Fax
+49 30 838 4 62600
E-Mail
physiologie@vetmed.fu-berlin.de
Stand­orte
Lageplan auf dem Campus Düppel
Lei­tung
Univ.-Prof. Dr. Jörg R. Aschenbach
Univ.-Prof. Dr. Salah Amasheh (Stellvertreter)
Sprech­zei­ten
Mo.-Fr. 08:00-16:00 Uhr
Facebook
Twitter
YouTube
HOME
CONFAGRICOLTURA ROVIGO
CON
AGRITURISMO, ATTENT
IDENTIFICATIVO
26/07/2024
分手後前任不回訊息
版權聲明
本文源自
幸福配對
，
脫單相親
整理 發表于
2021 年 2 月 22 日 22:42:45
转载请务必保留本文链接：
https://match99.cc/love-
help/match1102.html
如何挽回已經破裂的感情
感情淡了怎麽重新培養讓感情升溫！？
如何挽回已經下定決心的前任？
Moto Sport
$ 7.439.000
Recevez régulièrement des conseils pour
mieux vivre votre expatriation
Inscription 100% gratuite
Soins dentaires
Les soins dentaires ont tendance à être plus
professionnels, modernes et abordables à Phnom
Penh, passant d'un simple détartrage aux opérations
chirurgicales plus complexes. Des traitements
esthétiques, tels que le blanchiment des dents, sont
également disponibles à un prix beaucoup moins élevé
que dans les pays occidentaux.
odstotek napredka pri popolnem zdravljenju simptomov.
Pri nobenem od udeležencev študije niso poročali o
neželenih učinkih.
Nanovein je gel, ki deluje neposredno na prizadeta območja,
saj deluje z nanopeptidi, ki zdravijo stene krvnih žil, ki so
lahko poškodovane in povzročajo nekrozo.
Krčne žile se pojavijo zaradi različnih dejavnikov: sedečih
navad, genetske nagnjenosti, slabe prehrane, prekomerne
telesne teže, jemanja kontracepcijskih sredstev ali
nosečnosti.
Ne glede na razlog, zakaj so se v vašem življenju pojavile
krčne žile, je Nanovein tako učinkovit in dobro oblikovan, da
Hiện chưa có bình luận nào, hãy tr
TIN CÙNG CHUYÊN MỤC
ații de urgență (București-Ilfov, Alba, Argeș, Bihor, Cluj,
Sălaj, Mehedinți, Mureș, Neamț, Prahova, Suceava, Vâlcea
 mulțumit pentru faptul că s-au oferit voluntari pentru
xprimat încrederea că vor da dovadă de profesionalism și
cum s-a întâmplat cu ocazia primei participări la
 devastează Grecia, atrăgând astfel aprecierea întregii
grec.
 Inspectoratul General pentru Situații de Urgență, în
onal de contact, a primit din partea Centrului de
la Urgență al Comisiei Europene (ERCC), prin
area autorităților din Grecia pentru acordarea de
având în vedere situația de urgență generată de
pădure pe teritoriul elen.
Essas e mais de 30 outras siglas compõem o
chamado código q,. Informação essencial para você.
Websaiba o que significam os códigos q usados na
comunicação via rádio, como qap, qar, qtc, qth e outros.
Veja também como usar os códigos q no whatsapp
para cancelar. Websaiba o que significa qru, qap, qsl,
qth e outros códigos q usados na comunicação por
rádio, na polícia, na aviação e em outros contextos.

▬▬▬

**REQUIREMENT:** For the word "rádio", show every line of the entries that holds it.

**YOUR SOLUTION:**
comunicação via rádio, como qap, qar, qtc, qth e outros.
rádio, na polícia, na aviação e em outros contextos.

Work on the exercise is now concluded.